West Nile virus could cause a mess on Thanksgiving this year, especially in New York

This Thanksgiving travel season could be wilder than last year’s, although all that considering means you should probably take time to bring some bug spray to your table this year. This time around, we could face the second huge outbreak of West Nile virus.

Just four months after the start of the year, the virus that killed at least 38 of the country’s 271 cases in 2017 has already popped up. Last week in New York City, there were six confirmed cases of the virus, two more than the same week last year. That led the World Health Organization’s Greater New York-Philadelphia Zone, with 1.25 million residents, to open a post office for mosquito trapping. The U.S. Centers for Disease Control and Prevention is making plans to issue its own West Nile alert, and Gov. Andrew Cuomo plans to have his State Department of Health test and test again thousands of mosquitoes throughout New York City.

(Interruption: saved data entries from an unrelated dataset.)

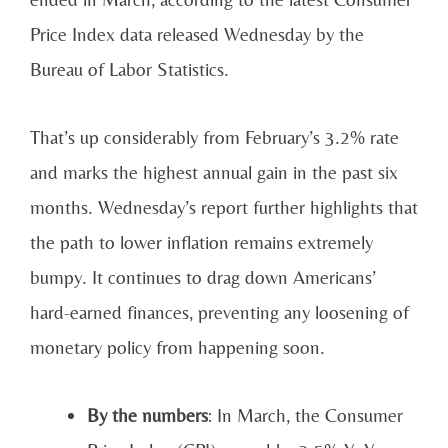
Price Index data released Wednesday by the
Bureau of Labor Statistics.
That’s up considerably from February’s 3.2% rate
and marks the highest annual gain in the past six
months. Wednesday’s report further highlights that
the path to lower inflation remains extremely
bumpy. It continues to drag down Americans’
hard-earned finances, preventing any loosening of
monetary policy from happening soon.
By the numbers
: In March, the Consumer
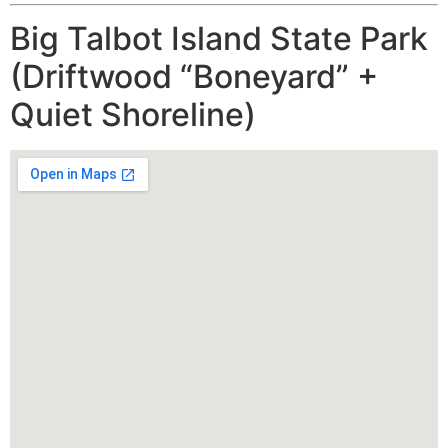
Big Talbot Island State Park
(Driftwood “Boneyard” +
Quiet Shoreline)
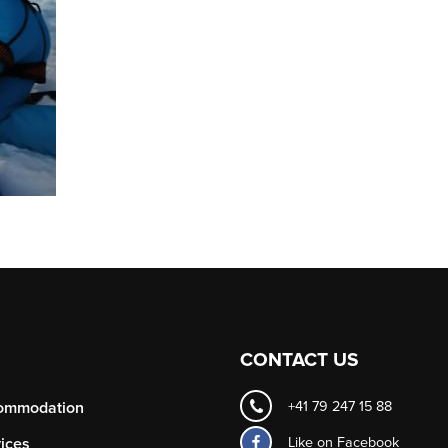
CONTACT US
ommodation
+41 79 247 15 88
Like on
Facebook
ices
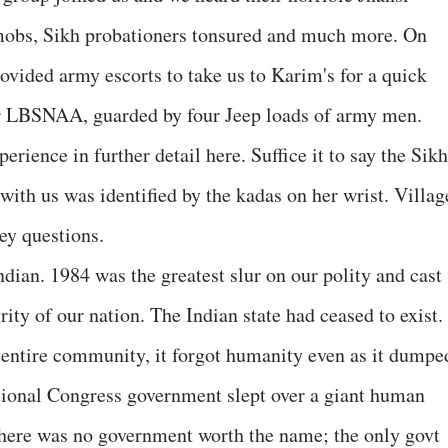
mobs, Sikh probationers tonsured and much more. On
ovided army escorts to take us to Karim's for a quick
r LBSNAA, guarded by four Jeep loads of army men.
perience in further detail here. Suffice it to say the Sikh
ith us was identified by the kadas on her wrist. Villag
ey questions.
dian. 1984 was the greatest slur on our polity and cast
rity of our nation. The Indian state had ceased to exist. 
 entire community, it forgot humanity even as it dumpe
tional Congress government slept over a giant human
There was no government worth the name; the only govt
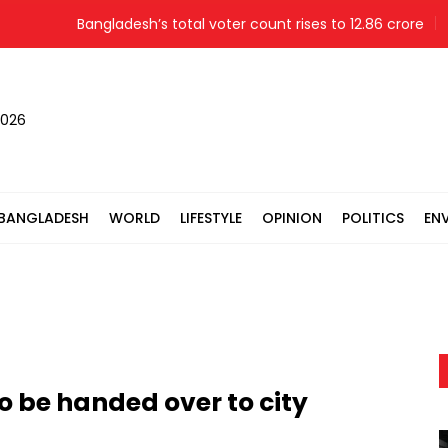
Bangladesh’s total voter count rises to 12.86 crore
Mo
2026
BANGLADESH
WORLD
LIFESTYLE
OPINION
POLITICS
EN
 be handed over to city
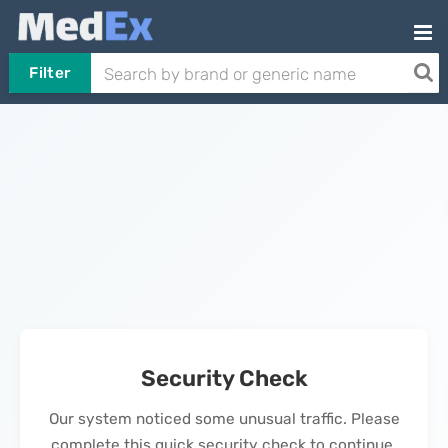
Filter
Security Check
Our system noticed some unusual traffic. Please
complete this quick security check to continue.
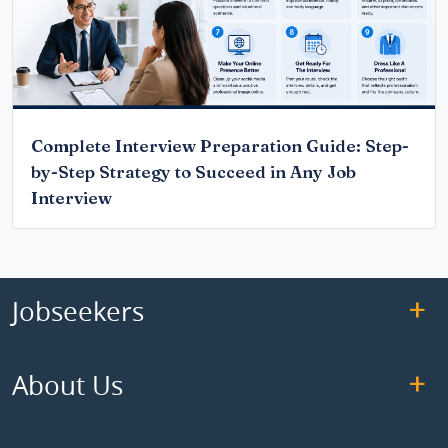
Complete Interview Preparation Guide: Step-
by-Step Strategy to Succeed in Any Job
Interview
Jobseekers
About Us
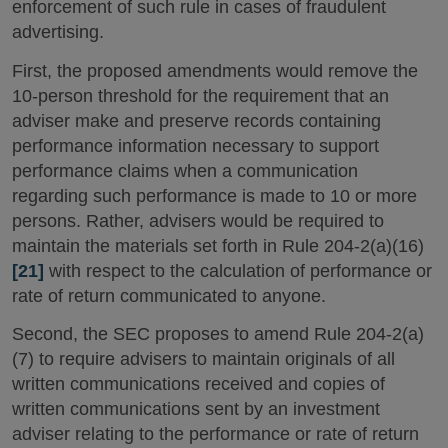
enforcement of such rule in cases of fraudulent
advertising.
First, the proposed amendments would remove the
10-person threshold for the requirement that an
adviser make and preserve records containing
performance information necessary to support
performance claims when a communication
regarding such performance is made to 10 or more
persons. Rather, advisers would be required to
maintain the materials set forth in Rule 204-2(a)(16)
[21]
with respect to the calculation of performance or
rate of return communicated to anyone.
Second, the SEC proposes to amend Rule 204-2(a)
(7) to require advisers to maintain originals of all
written communications received and copies of
written communications sent by an investment
adviser relating to the performance or rate of return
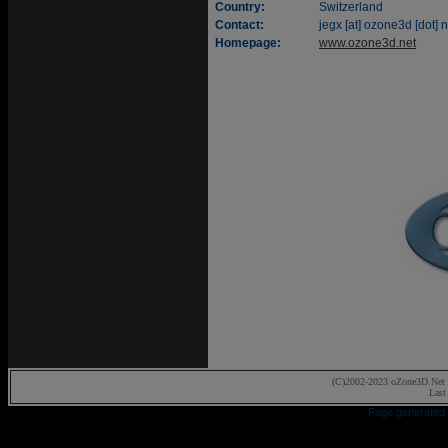
Country:
Switzerland
Contact:
jegx [at] ozone3d [dot] n
Homepage:
www.ozone3d.net
(C)2002-2023 oZone3D.Net 
Last
Page generated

But it’s far from clear that, as Ms. Mellon, an infectious diseases specialist at the Duke Infectious Diseases Clinic in Durham, N.C., tells CNN, “Any other year, this would be a concern.”

Dr. Sheryl Costello, the director of infectious diseases at St. Luke’s-Roosevelt Hospital Center in New York City, tells The New York Times that while there are no epidemics today, she’s worried West Nile is still a factor in the bacterial meningitis, which kills 50 percent of the people who contract it.

“This disease is still out there,” Dr. Costello told the Times. “The risk remains.”

Experts anticipate an increase in cases throughout the year, especially as temperatures in some areas warm, or so researchers at the Environmental Protection Agency predict. Researchers predict a 50 percent increase in mosquitoes in the Northeast in the fall, putting them more likely to breed in more standing water than ever.